Хоть дел у нее не было, а последний день в пыльном августе тянулся утомительно и бесполезно. За глупыми воспоминаниями и телефонными звонками. Вета перебирала старые тетрадки и складывала их в большую коробку из кладовки – пусть пылятся.

Под руки попался выпускной университетский альбом. На первой же фотографии – пятнадцать девушек, причесанных и накрашенных по особому случаю. Лина в красивом белом платье, которое отец привез ей из-за границы, а Мирка была в смешном зеленом. Свое платье Вета затолкала на самое дно коробки. Она ходила в нем на занятия, а потом, вместе с тетиными бусами, надела на выпускной вечер. Просто ей было все равно.

Пятнадцать девушек, с которыми она провела пять лет. И по которым она никогда не будет скучать. Вета бросила альбом в ту же коробку. Чего хорошего? Вечные ссоры и сплетни за спиной. Однажды они обвинили Вету в том, что она подставила Мирку.

Та, по-особенному рыжая и очень несчастная, сидела в углу коридора на полуразломанном стуле над зачеткой. Вокруг нее собрались остальные, и, стоило Вете подойти, четырнадцать пар глаз ненавидяще уставились на нее.

– Между прочим, это ты писала отчет за всю группу, – заявила Лина, вскидывая голову вверх – гордо. Сумочка у нее сегодня была – высший класс, белая, с аппликацией из кожаных лилий. Такую не купишь у них в городе.

– Я, – согласилась Вета, все еще надеясь на благодарность. Она не была доброй самаритянкой, она просто не могла доверить свою итоговую оценку по биохимии кому-то другому, потому и взяла на себя обязанность.

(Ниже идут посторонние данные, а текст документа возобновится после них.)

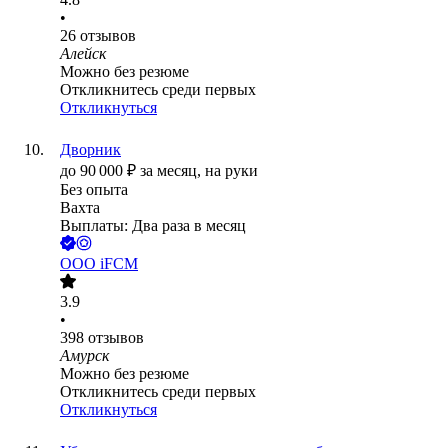
•
26
отзывов
Алейск
Можно без резюме
Откликнитесь среди первых
Откликнуться
Дворник
до
90 000
₽
за месяц,
на руки
Без опыта
Вахта
Выплаты: Два раза в месяц
ООО
iFCM
3.9
•
398
отзывов
Амурск
Можно без резюме
Откликнитесь среди первых
Откликнуться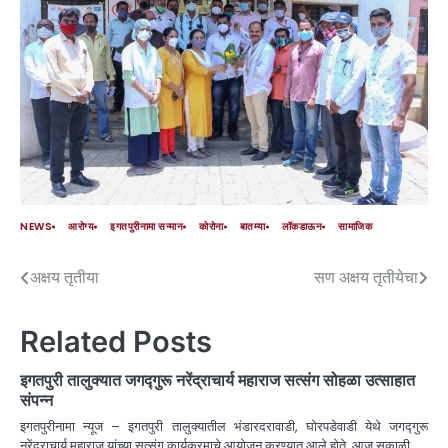
NEWS
आरोग्य
इगतपुरीनामा सन्मान
कोरोना
बातम्या
लॉकडाऊन
सामाजिक
अक्षय तृतीया
सण अक्षय तृतीयेचा
Related Posts
इगतपुरी तालुक्यात जगद्गुरू नरेंद्राचार्य महाराज सत्संग सोहळा उत्साहात
संपन्न
इगतपुरीनामा न्यूज – इगतपुरी तालुक्यातील भंडारदरावाडी, घोरपडेवाडी येथे जगद्गुरू
नरेंद्राचार्य महाराज यांच्या सत्संग कार्यक्रमाचे आयोजन करण्यात आले होते. आज सकाळी…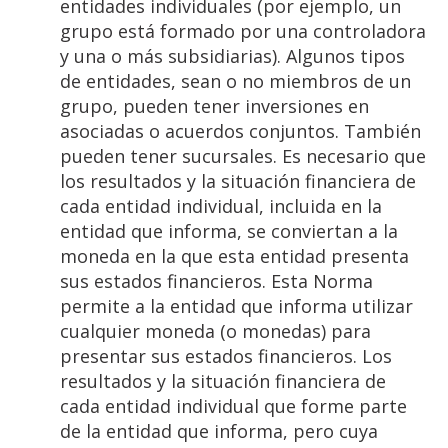
entidades individuales (por ejemplo, un
grupo está formado por una controladora
y una o más subsidiarias). Algunos tipos
de entidades, sean o no miembros de un
grupo, pueden tener inversiones en
asociadas o acuerdos conjuntos. También
pueden tener sucursales. Es necesario que
los resultados y la situación financiera de
cada entidad individual, incluida en la
entidad que informa, se conviertan a la
moneda en la que esta entidad presenta
sus estados financieros. Esta Norma
permite a la entidad que informa utilizar
cualquier moneda (o monedas) para
presentar sus estados financieros. Los
resultados y la situación financiera de
cada entidad individual que forme parte
de la entidad que informa, pero cuya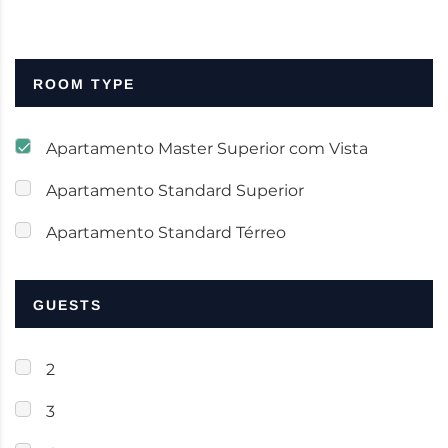
ROOM TYPE
Apartamento Master Superior com Vista
Apartamento Standard Superior
Apartamento Standard Térreo
GUESTS
2
3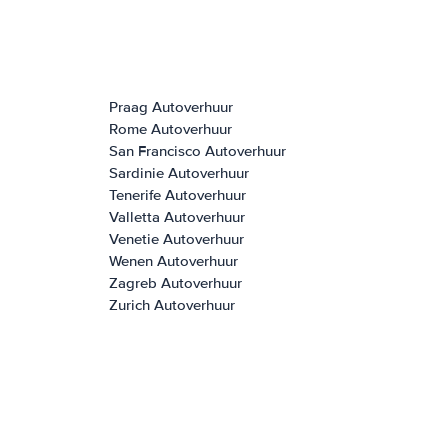
Praag Autoverhuur
Rome Autoverhuur
San Francisco Autoverhuur
Sardinie Autoverhuur
Tenerife Autoverhuur
Valletta Autoverhuur
Venetie Autoverhuur
Wenen Autoverhuur
Zagreb Autoverhuur
Zurich Autoverhuur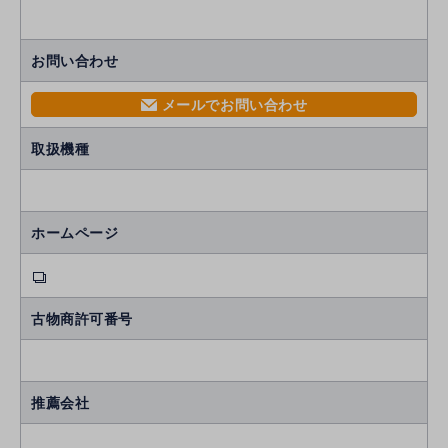
お問い合わせ
メールでお問い合わせ
mail
取扱機種
ホームページ
古物商許可番号
推薦会社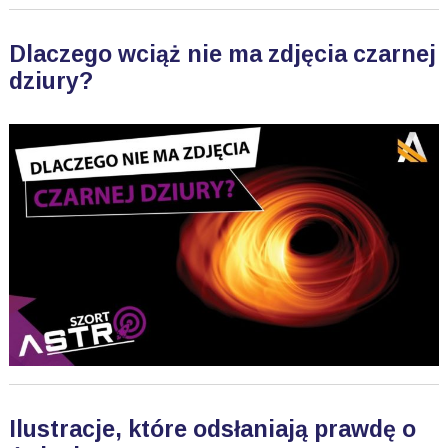
Dlaczego wciąż nie ma zdjęcia czarnej
dziury?
Ilustracje, które odsłaniają prawdę o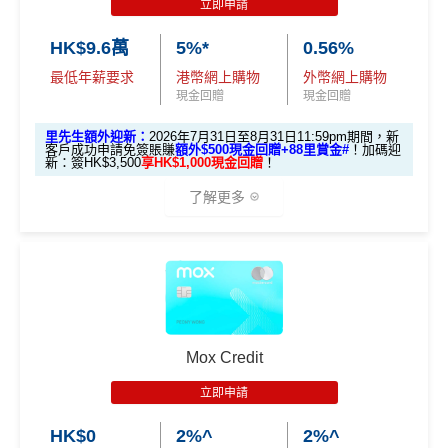
立即申請
外里賞金#）
達
HK$500
回贈！
推廣期：2026年1月1日至12月31日
HK$9.6萬
5%*
0.56%
#每1里賞金 ≈ HK$1，可兌換FPS轉數快回贈！詳情
MrMil
以上加埋，迎新期內合共可享高達
HK$1,038
。
迎新優惠：批卡後60日內累積簽賬滿HK$5,000，新客
es.hk/mmcredit
全新信用卡客戶基本迎新
：
最低年薪要求
港幣網上購物
外幣網上購物
立即下載「AEON HK」手機App並輸入：
戶即可享
$700
+FUN Dollars
！
現金回贈
現金回贈
MrMiles.hk/aeon-apply
累積合資格簽賬滿HK$5,800 ：
迎舊優惠：現有恒生卡客戶都有
$300 +FUN Dollars
！
里先生額外迎新：
2026年7月31日至8月31日11:59pm期間，新
基本迎新賺
$300
「獎賞錢」
全日制大學/大專學生於批卡後首60日內累積簽賬滿HK
客戶成功申請免簽賬賺
額外$500現金回贈+88里賞金#
！
加碼迎
新：簽HK$3,500
享HK$1,000現金回贈
！
$2,000都有迎新優惠！
啟動新卡後再成功申請「現金套現」分期計劃，獲批
MILEWAKU
里先生推薦碼：
複製
了解更多
金額達港幣20,000元或以上，並選擇12個月或以上還
海外外幣簽賬可享高達
6% +FUN Dollars回贈
、網上零
款期，享
$200
「獎賞錢」（相等於2,000里）
售簽賬可享高達
5% +FUN Dollars回贈
、自選簽賬類別
📝
填Form賺額外138里賞金#/Apple Gift C
簽賬可享高達
1% +FUN Dollars回贈
，每月額外回贈上
加總以上，迎新合共賺
高達$500
「獎賞錢」(相等於5,0
🎁迎新禮遇
ard/超市禮券
：
MrMiles.hk/aeon-wakuwa
限$500 +FUN Dollars！^
00里數)
ku-form/
渣打Smart 卡迎新｜賺高達
HK$1,500
獎賞
✅
優點
#每1里賞金 ≈ HK$1，可兌換FPS轉數快回贈！詳情：
Mr
不可獲享迎新
：於合資格信用卡批核日起計之過去12個月
+88里賞金#
Miles.hk/mmcredit/
內曾取消任何滙豐個人信用卡基本卡。 迎新條款：
滙豐迎
Mox Credit
新條款
永久免年費
✅
優點
里先生額外迎新：
2026年7月31日至8月31日11:59pm
✅
優點
立即申請
入息要求親民，
學生都申請得！
期間
，新客戶經里先生成功申請賺
額外HK$500簽賬回
HK$0
2%^
2%^
網購及指定商戶、網上娛樂及網上服飾
簽賬可享高達
贈
，獎賞由渣打提供。
網上(海外及本地)簽賬
6%
回贈
，跑贏市面上其他卡👍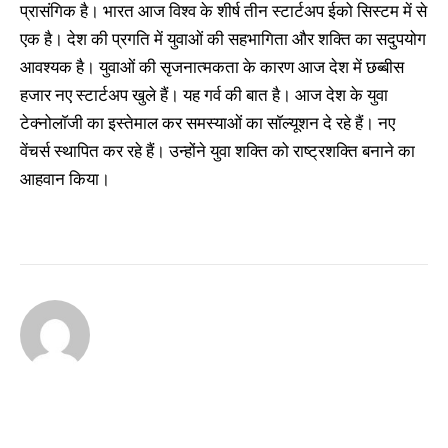
प्रासंगिक है। भारत आज विश्व के शीर्ष तीन स्टार्टअप ईको सिस्टम में से
एक है। देश की प्रगति में युवाओं की सहभागिता और शक्ति का सदुपयोग
आवश्यक है। युवाओं की सृजनात्मकता के कारण आज देश में छब्बीस
हजार नए स्टार्टअप खुले हैं। यह गर्व की बात है। आज देश के युवा
टेक्नोलाॅजी का इस्तेमाल कर समस्याओं का साॅल्यूशन दे रहे हैं। नए
वेंचर्स स्थापित कर रहे हैं। उन्होंने युवा शक्ति को राष्ट्रशक्ति बनाने का
आहवान किया।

– Так это ты не вписала туда Миру?

Та трубно высморкалась.

– Ей теперь зачет автоматом не ставят! Из-за тебя, между прочим. – Лина подбоченилась, Вета тоже.

– Так пусть сдает, раз не ставят. – Она дернула плечом. – Я что, за все ваши оценки должна отвечать?

– Я не сда-а-ам, – протянула расстроенная Мирка, натирая до красноты глаза рукавом шерстяной кофты.

Вокруг раздались возмущенные фырканья. Кое-кто из девушек, конечно, предпочел остаться в стороне – им-то уже поставили зачет, чего напрасно сотрясать воздух, – но некоторые тут же приняли сторону Лины.

– Нет, ты пойди к Елене Эдуардовне и разберись. Скажи, что Мирка тоже отчет делала, – повелительно ткнула пальцем Лина и попала Вете в пуговицу белого халата – та явилась на зачет прямо из лаборатории и уж точно была не ровня разукрашенным надушенным одногруппницам.

– Иди и сама разбирайся, если такая воительница за справедливость. – Вета брезгливо отодвинула от себя ее палец. – Зачетку мою отдайте.

Лина поджала губы. Ко всем прочим своим недостаткам она была еще и старостой. Вечно опаздывающей, пропускающей выдачу стипендии и путающей аудитории. А теперь ее модельная сумка топырилась под весом зачеток.

– Нет, ты иди и разберись. – Сузила она и без того узкие по-восточному глаза.

Мирка просительно посмотрела на Вету. Крупная слеза висела у нее на носу, как микролитр красителя на кончике пипетки – Вета вспомнила о брошенном эксперименте и развернулась, чтобы зайти на кафедру.

На кафедру она, конечно, зашла, и Елену Эдуардовну там не обнаружила, но, дозвонившись ей домой, – ах, непозволительная наглость – попросила еще раз посмотреть отчет. И представила, как близоруко щурясь и шурша страницами, та листает толстенькую пачку листов. Она охнула, обнаружив в самом конце списка вожделенную фамилию.

– Ой, простите пожалуйста, я, наверное, не заметила. Пусть подойдет завтра, я все ей поставлю.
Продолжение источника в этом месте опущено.